- REQUIRED WORK -
Copy out the records in full, word for word, without pictures.
*** AVAILABLE DATA ***
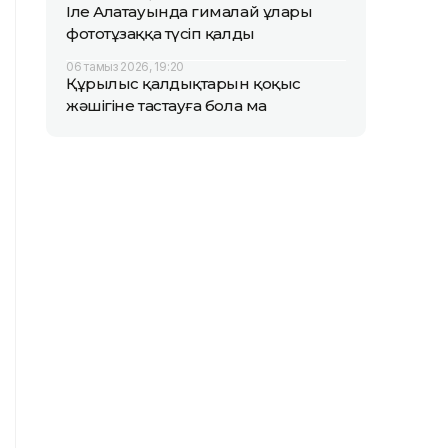
Іле Алатауында гималай ұлары
фототұзаққа түсіп қалды
06 тамыз 2026, 19:20
Құрылыс қалдықтарын қоқыс
жәшігіне тастауға бола ма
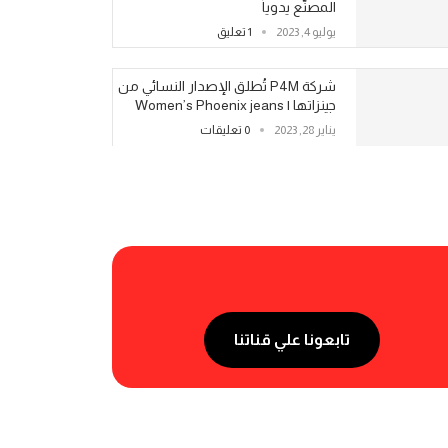
المصنّع يدوياً
يوليو 4, 2023
1 تعليق
شركة P4M تُطلق الإصدار النسائي من
جينزاتها | Women’s Phoenix jeans
يناير 28, 2023
0 تعليقات
تابعونا علي قناتنا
***
- EXPECTED ANSWER -
Іле Алатауында гималай ұлары
фототұзаққа түсіп қалды
06 тамыз 2026, 19:20
Құрылыс қалдықтарын қоқыс
жәшігіне тастауға бола ма
المصنّع يدوياً
يوليو 4, 2023
1 تعليق
شركة P4M تُطلق الإصدار النسائي من
جينزاتها | Women’s Phoenix jeans
يناير 28, 2023
0 تعليقات
تابعونا علي قناتنا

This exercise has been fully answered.